WORK TASK - Your response should reproduce every line of the entries that contains the word "プライバシーポータル".

Page-level text extractions
========================

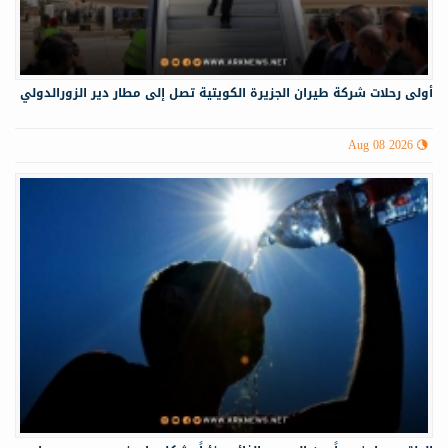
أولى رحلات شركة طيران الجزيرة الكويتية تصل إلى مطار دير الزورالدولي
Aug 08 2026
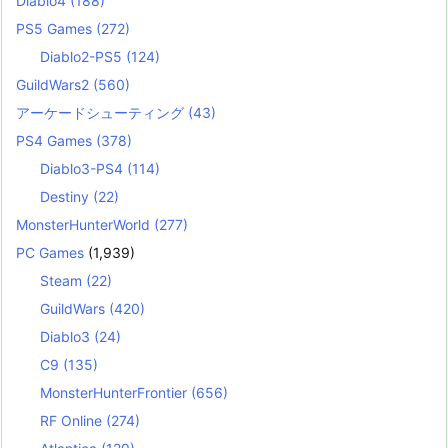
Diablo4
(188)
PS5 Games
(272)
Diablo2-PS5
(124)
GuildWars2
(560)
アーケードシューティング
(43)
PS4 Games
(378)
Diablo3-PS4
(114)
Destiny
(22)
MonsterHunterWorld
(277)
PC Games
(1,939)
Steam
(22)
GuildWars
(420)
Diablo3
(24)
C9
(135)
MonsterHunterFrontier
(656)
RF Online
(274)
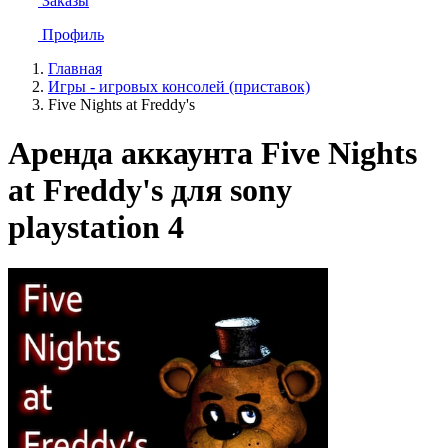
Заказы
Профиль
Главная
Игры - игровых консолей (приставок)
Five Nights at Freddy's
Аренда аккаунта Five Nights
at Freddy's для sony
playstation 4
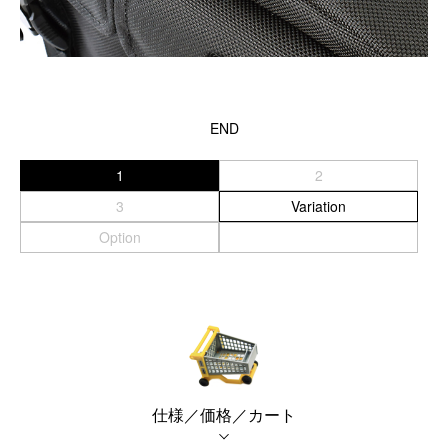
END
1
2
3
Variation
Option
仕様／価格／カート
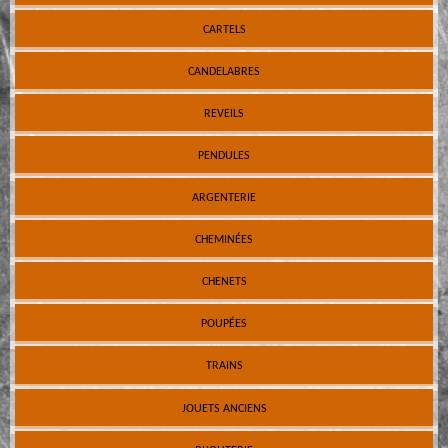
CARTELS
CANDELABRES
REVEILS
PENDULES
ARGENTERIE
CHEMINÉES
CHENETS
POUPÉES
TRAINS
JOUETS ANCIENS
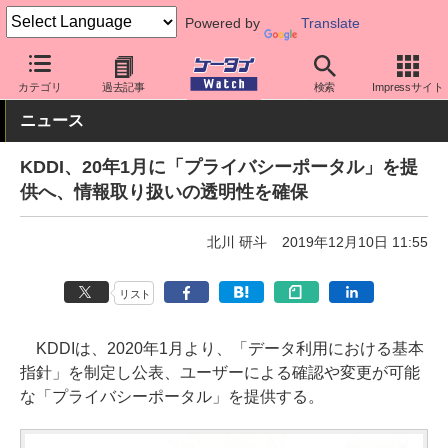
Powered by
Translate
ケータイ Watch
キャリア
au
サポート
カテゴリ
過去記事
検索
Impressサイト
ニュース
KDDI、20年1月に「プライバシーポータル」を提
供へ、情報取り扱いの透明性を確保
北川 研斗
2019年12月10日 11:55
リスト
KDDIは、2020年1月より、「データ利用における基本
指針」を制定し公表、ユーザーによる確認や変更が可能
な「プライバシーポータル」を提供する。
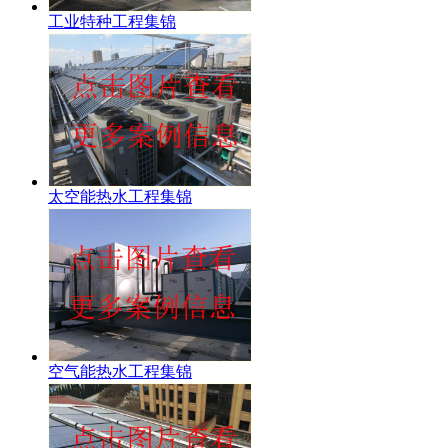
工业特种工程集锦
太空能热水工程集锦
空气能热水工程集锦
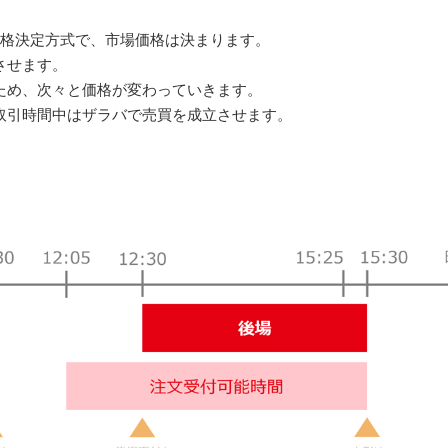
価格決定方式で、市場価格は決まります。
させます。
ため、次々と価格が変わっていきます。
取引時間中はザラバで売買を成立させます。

========================

EXERCISE OUTPUT -
KDDI、20年1月に「プライバシーポータル」を提
な「プライバシーポータル」を提供する。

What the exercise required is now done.